__Work to be completed__.
Using the data below, work out how many lines contain the word "Healthy", then state that number without comment.
***
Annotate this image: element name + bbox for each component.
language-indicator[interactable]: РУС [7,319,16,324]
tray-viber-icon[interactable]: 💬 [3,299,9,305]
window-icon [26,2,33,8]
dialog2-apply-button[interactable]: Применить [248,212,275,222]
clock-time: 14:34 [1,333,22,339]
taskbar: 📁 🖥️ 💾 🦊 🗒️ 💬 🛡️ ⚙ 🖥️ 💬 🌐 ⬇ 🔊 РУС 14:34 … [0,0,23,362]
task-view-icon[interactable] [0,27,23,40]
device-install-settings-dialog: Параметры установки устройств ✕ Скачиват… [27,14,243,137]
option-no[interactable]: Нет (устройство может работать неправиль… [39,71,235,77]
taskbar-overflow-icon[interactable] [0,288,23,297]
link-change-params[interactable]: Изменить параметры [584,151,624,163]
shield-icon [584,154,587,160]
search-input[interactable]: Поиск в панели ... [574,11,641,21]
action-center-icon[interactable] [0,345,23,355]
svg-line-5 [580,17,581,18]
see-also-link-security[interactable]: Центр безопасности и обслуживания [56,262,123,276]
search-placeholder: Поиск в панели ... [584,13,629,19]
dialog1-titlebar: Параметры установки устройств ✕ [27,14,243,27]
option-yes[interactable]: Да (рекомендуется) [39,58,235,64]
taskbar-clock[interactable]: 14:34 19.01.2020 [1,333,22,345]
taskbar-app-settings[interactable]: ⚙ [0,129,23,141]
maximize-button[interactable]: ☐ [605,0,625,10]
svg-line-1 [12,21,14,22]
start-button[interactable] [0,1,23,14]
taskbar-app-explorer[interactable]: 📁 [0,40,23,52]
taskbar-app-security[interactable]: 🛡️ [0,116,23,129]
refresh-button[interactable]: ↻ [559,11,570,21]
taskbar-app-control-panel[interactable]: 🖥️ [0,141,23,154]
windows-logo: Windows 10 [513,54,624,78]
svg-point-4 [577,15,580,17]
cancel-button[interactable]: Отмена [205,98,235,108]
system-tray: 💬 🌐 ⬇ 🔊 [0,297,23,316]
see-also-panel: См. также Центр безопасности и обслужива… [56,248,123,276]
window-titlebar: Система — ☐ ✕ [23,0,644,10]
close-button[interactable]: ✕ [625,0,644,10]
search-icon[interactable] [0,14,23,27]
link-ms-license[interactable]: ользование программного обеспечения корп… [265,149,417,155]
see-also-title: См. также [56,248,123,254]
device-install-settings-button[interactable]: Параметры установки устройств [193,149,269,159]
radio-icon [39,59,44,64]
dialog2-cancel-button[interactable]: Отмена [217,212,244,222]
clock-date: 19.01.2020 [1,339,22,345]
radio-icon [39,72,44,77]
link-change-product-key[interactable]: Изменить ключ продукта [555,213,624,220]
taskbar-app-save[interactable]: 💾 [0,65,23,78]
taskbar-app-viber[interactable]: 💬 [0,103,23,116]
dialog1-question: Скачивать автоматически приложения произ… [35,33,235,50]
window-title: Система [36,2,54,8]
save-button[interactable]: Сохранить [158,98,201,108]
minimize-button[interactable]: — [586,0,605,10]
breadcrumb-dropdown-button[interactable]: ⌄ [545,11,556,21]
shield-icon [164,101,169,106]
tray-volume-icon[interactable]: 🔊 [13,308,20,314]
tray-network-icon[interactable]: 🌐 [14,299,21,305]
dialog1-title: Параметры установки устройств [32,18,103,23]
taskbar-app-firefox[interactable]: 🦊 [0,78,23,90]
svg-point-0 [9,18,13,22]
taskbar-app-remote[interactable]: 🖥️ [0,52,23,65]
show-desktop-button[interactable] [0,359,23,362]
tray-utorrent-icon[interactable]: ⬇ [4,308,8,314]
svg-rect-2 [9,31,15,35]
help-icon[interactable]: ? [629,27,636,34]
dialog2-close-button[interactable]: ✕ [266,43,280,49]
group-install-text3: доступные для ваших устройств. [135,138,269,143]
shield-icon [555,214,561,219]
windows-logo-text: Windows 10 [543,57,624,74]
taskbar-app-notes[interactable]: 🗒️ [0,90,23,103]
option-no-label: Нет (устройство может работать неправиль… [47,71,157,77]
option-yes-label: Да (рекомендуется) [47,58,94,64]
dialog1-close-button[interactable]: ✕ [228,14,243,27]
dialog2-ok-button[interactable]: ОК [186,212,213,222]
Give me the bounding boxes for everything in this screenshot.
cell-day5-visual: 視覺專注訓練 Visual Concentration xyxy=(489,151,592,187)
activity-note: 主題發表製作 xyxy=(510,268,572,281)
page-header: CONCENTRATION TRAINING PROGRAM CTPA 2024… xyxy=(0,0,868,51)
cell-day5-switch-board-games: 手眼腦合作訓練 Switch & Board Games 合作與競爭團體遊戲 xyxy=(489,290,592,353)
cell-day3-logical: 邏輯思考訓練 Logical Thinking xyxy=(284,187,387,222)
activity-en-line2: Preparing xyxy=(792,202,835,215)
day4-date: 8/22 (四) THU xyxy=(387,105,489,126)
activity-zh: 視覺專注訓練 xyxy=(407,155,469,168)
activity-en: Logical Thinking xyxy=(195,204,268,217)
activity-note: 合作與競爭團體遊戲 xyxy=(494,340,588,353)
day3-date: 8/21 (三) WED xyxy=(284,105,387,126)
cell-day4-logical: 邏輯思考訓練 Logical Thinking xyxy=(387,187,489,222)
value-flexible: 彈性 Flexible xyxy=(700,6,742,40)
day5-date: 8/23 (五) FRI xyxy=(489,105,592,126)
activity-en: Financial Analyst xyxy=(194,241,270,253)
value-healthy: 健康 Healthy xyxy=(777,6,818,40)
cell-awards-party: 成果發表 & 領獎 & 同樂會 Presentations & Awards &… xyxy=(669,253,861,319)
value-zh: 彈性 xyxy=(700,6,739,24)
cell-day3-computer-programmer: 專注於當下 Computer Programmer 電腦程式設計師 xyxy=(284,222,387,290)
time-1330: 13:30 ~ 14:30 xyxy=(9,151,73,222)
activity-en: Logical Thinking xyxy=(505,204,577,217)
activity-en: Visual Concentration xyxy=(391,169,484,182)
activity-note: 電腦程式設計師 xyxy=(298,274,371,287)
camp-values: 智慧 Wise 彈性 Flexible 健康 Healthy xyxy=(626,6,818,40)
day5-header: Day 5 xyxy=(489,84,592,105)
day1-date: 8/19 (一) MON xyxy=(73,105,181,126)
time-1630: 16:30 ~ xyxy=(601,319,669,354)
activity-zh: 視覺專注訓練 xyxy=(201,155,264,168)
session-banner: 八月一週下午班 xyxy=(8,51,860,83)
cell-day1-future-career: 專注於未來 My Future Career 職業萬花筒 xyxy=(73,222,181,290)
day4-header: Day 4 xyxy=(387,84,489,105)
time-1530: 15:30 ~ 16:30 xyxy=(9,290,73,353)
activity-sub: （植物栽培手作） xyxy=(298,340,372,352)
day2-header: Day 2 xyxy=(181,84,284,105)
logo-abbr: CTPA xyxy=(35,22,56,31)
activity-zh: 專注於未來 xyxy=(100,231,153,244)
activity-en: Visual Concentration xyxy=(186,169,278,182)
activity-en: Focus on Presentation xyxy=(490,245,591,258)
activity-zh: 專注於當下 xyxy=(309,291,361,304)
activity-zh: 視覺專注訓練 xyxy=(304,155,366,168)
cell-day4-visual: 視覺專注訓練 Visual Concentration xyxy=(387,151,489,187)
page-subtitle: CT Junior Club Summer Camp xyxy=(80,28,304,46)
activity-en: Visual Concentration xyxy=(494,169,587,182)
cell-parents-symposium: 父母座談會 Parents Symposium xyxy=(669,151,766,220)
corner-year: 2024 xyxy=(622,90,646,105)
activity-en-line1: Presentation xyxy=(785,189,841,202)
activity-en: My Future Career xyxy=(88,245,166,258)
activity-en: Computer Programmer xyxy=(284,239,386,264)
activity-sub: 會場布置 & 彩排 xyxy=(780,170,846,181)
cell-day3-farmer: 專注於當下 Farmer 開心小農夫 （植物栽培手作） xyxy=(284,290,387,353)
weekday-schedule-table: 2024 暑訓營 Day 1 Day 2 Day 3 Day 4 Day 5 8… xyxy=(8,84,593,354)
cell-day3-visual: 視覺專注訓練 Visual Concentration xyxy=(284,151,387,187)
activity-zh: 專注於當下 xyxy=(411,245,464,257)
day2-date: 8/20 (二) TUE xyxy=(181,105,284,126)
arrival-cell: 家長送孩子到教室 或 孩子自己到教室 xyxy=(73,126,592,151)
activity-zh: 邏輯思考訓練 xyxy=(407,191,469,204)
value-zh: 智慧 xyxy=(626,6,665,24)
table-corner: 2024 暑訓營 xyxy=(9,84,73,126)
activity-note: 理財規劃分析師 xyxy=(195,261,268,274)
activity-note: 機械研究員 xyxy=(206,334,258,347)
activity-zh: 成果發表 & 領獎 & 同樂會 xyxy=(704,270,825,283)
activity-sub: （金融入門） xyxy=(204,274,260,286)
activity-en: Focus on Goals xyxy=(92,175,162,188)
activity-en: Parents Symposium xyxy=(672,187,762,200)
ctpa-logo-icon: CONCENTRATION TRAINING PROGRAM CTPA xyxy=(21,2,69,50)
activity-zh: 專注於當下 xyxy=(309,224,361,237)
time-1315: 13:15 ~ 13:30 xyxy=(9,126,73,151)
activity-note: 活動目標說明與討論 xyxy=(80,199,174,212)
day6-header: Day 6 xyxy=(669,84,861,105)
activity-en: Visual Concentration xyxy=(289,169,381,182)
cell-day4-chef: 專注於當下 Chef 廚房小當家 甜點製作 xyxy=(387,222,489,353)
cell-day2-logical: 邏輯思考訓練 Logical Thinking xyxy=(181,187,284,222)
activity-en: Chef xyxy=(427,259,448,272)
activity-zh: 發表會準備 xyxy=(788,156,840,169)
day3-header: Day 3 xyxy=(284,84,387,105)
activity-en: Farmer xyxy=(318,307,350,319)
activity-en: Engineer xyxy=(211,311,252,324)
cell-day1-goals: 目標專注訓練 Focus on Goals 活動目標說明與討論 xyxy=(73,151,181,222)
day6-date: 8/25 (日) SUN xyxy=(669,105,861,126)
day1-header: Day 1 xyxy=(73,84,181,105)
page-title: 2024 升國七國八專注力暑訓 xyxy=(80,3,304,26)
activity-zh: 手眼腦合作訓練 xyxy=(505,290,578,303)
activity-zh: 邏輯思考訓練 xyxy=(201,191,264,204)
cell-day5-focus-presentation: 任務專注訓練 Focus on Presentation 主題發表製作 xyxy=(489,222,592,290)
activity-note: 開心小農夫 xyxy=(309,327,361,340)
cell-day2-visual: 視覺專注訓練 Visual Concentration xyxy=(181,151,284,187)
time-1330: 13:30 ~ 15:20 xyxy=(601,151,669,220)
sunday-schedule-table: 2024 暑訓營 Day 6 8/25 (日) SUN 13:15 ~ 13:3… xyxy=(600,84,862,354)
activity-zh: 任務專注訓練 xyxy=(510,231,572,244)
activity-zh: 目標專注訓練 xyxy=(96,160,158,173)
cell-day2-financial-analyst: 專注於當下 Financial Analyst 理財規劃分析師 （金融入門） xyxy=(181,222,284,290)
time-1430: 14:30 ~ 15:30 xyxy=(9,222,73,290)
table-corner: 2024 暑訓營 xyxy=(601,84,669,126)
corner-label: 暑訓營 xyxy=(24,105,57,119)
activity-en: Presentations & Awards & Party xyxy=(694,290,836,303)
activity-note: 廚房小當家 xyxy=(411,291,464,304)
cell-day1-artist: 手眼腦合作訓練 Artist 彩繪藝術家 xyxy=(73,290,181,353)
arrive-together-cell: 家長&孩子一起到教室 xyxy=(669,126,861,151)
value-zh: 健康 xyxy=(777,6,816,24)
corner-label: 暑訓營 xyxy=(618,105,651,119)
***
__Output for this exercise__.
2